The wife and I went with my son yesterday to look at apartments. The office manager asked for all our driver’s licenses prior to taking us to see various floor plans. I showed mine, but when it became apparent she wanted possession of it, I declined. Turns out their policy is to lock your driver license in the desk while showing an apartment. Of course, I told her this wasn’t gonna happen (in any universe I inhabit, anyway) and she would have to be content with a photocopy. Their policy was so strict that I wasn’t allowed on the grounds unless they could retain possession of the license.
Personally, I’m an extremely ardent supporter of property rights, and I don’t care if they demand that all visitors wear bright orange and go barefoot.

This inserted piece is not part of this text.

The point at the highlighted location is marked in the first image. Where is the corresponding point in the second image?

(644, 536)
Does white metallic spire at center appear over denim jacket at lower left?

It’s their property, and they can do whatever they want. I just figured the complex was owned by some loon, and we could go somewhere else to look.
But… apparently this is very common. :eek:
So I ask the SDMB. Why? (I haven’t lived in an apartment since 1984)
A couple years ago we went looking for an apartment for my aged MIL. We visted about 10 places total. About half the places wanted to hold *a *(not everybody’s) driver’s license. I’d never heard of this before & asked why. The answer was that it deterred both mad rapists and bad guys taking the tour to case the apartment complex.
These were all nice apartments in nice suburbs of greater St. Louis. It seemed that the larger the property management company, the more likely they’d adopted this “defense”.
I’ve been renting in and around DC for five years. I’ve always had to surrender my license when touring a building with a manager’s office/leasing office on-site, even in very nice neighborhoods. The only exceptions have been smaller buildings without on-site offices (no good place to lock the license, I guess).
Because of course if you’re going to rape and kill the apartment manager, there’s zero chance you’ll just grab the keys off her dead body, walk back to the office and take back your driver’s license.
Happened to me in Houston and Denver, good reputations in the complexes/neighbourhoods, too, so it’s not necessarily a ‘red flag’ for bad areas. Here in OKC, they usually want to photocopy it, they fill out a form to show any apt.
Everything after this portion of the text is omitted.